Прозорлив был старый иезуит!



Шел 1773 год, М.А. могла в любой момент стать королевой, и де Мерси пытался дать ей хотя бы основы понимания политики и дворцовых интриг. Он говорил ей о долге королевы и о неприятностях, которые могут с ней случиться. Это пугало М.А. и доводило ее до слёз:
"Вы мучаете меня, пугаете, я не хочу больше слышать о политике".

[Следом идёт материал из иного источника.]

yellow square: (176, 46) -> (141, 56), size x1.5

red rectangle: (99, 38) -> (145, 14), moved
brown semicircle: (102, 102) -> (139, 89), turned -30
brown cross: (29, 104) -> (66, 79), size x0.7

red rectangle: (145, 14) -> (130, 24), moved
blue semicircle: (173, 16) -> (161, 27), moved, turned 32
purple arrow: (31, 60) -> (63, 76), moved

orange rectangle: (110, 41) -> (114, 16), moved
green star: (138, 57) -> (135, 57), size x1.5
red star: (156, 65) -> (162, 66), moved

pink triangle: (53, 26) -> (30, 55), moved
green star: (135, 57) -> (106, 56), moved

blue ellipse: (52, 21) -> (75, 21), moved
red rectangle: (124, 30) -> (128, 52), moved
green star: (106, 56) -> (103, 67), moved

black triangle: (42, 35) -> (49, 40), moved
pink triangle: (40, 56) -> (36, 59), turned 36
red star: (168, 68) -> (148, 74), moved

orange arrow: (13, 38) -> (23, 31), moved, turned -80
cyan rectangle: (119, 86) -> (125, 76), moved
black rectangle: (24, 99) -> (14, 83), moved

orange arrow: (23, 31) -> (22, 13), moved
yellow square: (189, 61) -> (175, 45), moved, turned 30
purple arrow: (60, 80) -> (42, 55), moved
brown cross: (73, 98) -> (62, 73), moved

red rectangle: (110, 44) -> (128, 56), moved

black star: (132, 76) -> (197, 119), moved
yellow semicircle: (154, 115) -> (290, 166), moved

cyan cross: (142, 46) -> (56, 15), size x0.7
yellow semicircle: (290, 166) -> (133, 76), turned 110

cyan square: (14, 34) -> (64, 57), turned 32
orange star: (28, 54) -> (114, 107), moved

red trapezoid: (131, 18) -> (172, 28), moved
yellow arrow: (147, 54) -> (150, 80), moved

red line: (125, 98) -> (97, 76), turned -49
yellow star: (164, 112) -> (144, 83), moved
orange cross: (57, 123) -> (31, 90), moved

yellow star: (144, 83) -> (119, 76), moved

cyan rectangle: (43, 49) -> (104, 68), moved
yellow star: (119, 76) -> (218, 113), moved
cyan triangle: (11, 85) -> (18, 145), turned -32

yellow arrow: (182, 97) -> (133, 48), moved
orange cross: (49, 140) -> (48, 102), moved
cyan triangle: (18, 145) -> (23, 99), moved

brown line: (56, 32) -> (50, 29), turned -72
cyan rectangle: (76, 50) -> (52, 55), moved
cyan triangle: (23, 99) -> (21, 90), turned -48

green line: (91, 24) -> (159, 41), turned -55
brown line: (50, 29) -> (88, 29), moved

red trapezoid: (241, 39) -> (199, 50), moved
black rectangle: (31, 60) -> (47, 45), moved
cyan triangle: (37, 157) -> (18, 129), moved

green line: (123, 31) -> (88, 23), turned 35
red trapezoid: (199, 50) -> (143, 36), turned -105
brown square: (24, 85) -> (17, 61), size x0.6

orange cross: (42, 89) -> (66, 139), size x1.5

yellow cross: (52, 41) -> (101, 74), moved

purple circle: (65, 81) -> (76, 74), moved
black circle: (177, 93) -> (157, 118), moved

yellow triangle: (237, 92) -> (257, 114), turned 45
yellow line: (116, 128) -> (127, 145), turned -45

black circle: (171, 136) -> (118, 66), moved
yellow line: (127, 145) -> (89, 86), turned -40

Но М.А. была доброй и сострадательной женщиной. У принятой ко двору госпожи де Майли умер сын, и М.А захотела отправиться в Париж, чтобы выразить ей своё соболезнование. Тётушки остановили дофину, напомнив ей о том, что положение дофины не позволяет ей делать подобные шаги. Плохо же они знали свою подопечную! Разозлённая М.А. тут же написала в Марли королю, который ответил ей очень нежно:
"Дорогая моя дочь! Вы можете делать всё, что продиктует Вам Ваше доброе сердце по отношению к этой несчастной женщине".
М.А. немедленно отправилась в Париж с визитом соболезнования, что вызвало широкое одобрение в Париже. Ведь французы не привыкли к подобным проявлениям сострадания со стороны членов королевской семьи.